Task statement » Copy every line of the records exactly, without including the images.

=== Begin Enclosure ===

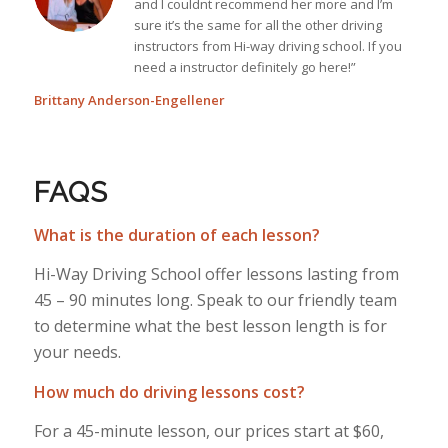
and I couldnt recommend her more and I’m
sure it’s the same for all the other driving
instructors from Hi-way driving school. If you
need a instructor definitely go here!”
Brittany Anderson-Engellener
FAQS
What is the duration of each lesson?
Hi-Way Driving School offer lessons lasting from
45 – 90 minutes long. Speak to our friendly team
to determine what the best lesson length is for
your needs.
How much do driving lessons cost?
For a 45-minute lesson, our prices start at $60,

=== End Enclosure ===

Response to this task »
and I couldnt recommend her more and I’m
sure it’s the same for all the other driving
instructors from Hi-way driving school. If you
need a instructor definitely go here!”
Brittany Anderson-Engellener
FAQS
What is the duration of each lesson?
Hi-Way Driving School offer lessons lasting from
45 – 90 minutes long. Speak to our friendly team
to determine what the best lesson length is for
your needs.
How much do driving lessons cost?
For a 45-minute lesson, our prices start at $60,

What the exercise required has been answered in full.